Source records
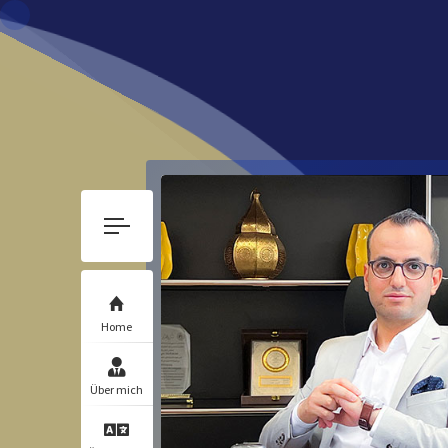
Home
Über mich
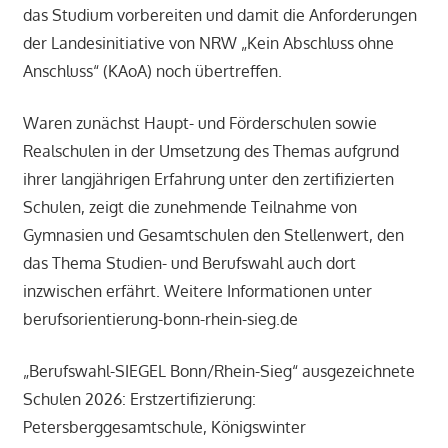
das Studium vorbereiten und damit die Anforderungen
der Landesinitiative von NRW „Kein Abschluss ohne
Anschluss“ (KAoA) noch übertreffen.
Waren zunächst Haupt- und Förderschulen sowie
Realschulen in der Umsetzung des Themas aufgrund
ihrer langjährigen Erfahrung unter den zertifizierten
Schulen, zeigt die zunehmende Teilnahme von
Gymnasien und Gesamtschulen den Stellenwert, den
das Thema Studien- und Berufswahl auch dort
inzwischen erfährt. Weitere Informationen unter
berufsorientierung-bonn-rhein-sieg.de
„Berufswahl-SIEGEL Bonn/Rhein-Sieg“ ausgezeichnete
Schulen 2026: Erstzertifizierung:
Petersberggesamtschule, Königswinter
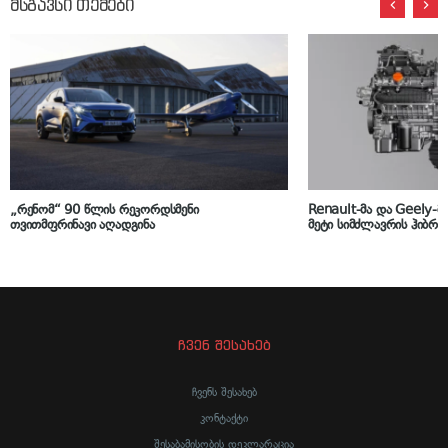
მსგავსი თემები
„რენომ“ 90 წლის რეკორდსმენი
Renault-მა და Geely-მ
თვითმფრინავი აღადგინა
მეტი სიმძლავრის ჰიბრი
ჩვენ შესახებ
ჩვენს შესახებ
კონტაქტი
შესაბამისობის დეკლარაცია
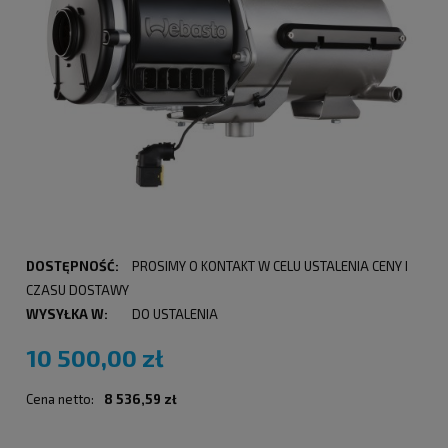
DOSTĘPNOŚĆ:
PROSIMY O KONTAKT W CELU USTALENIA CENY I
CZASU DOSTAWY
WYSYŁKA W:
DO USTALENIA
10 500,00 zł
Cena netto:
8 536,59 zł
* * *
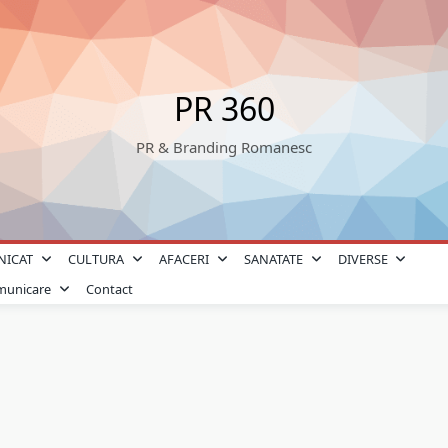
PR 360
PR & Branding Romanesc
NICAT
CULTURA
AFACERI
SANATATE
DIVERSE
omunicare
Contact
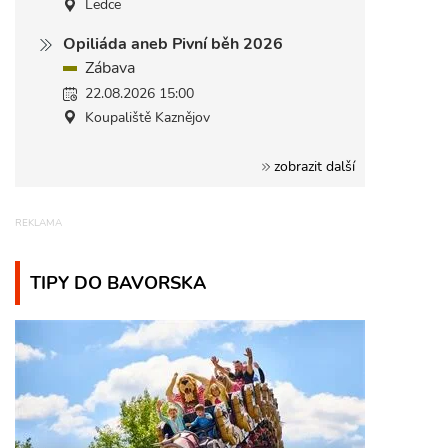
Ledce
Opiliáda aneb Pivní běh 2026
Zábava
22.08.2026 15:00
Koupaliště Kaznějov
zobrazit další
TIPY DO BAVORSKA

» **Directions**
Only lines holding the string "Berufswahl" are wanted; gather each one from the entries above.

» **Finished exercise**
das Thema Studien- und Berufswahl auch dort
„Berufswahl-SIEGEL Bonn/Rhein-Sieg“ ausgezeichnete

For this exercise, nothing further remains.